To ensure the sterility and viability cord blood stem cells, complex procedures must be followed from sample collection to storage. In order to do so, highly trained professionals and hardware that meet set standards are required. If you decide to bank umbilical cord blood, be sure to verify the qualification, make sure their labs, storage environment, and procedures all meet standards before committing to sign a contract.
【It makes more sense to donate】
Base on the current development of biomedical science, AAP discourage saving umbilical cord blood as a “life insurance”, because there are no scientific data as of now to support the use of autologous cord blood transplant. Though theoretically possible, we are uncertain whether the theory will become practice at all, or when exactly will this technology be adopted. Most private banks prey on the parent’s fear of the unknown future, knowing how vulnerable the parents are to the emotional effects of the marketing of cord blood banking. They advertise the many possibility as a reality despite there being a lot of uncertainties still.

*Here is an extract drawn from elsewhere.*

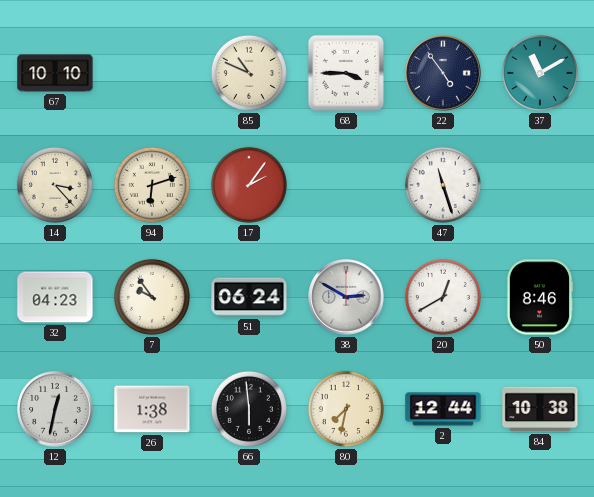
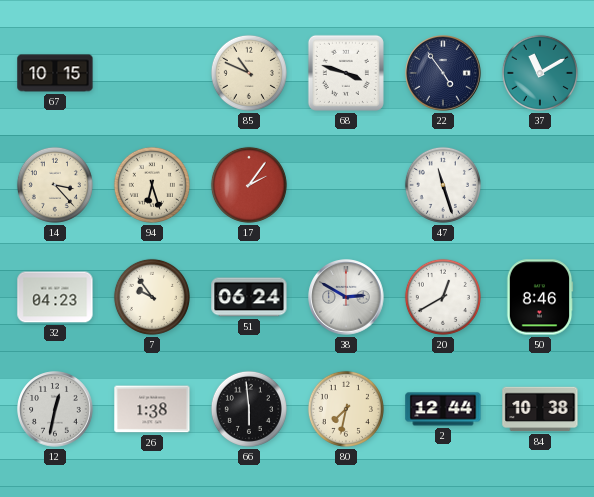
67: 10:10 -> 10:15
68: 3:45 -> 3:48
94: 6:12 -> 6:27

Contrarily, there are many successful cases of allogeneic cord blood transplantation. In such cases, the stem cells transplanted are from other individuals. Majority of these stem cell transplants have been done using samples from public banks because a perfect match is not required for cord blood transplantation. This also shows why public donations of cord blood are so important. Donating cord blood increases the amount of samples available for people who are actually in need of it. Although the chance of matching pair between strangers are low, given a large enough sample to choose from, the chance of finding a good sample can still be promising. Donating cord blood maximizes the chance for a patient to find a good matched sample, avoid the life-saving cells going to waste. In addition, by donating the cord blood publicly, we are providing scientists with more research resources.
Due to small possibility of being used and limitation of autologous usage, cord bloods saved in private banks are mostly wasted. On the other hand, donating cord blood makes it available for free to anyone who needs it. Though I do recommend donating over private banking, the decision is totally up to you. Banking cord blood definitely has its value. You can choose to bank the cord blood privately as a biological insurance for future cell therapy if you are comfortable with the cost, but you shouldn’t feel guilty, irresponsible or even ashamed if you decided not to do so. The key is for parents to be given the accurate information by doctors as well as cord blood banks, so they can make rational choice rather than being pushed into making a decision by false advertisement.
American Academy of Pediatrics Section on Hematology/Oncology. (2007). Cord blood banking for potential future transplantation. Pediatrics, 119(1), 165.
Kurtzberg, J., Cairo, M. S., Fraser, J. K., Baxter‐Lowe, L., Cohen, G., Carter, S. L., & Kernan, N. A. (2005). Results of the cord blood transplantation (COBLT) study unrelated donor banking program. Transfusion, 45(6), 842-855.
Sullivan, M. J. (2008). Banking on cord blood stem cells. Nature Reviews Cancer, 8(7), 555-563.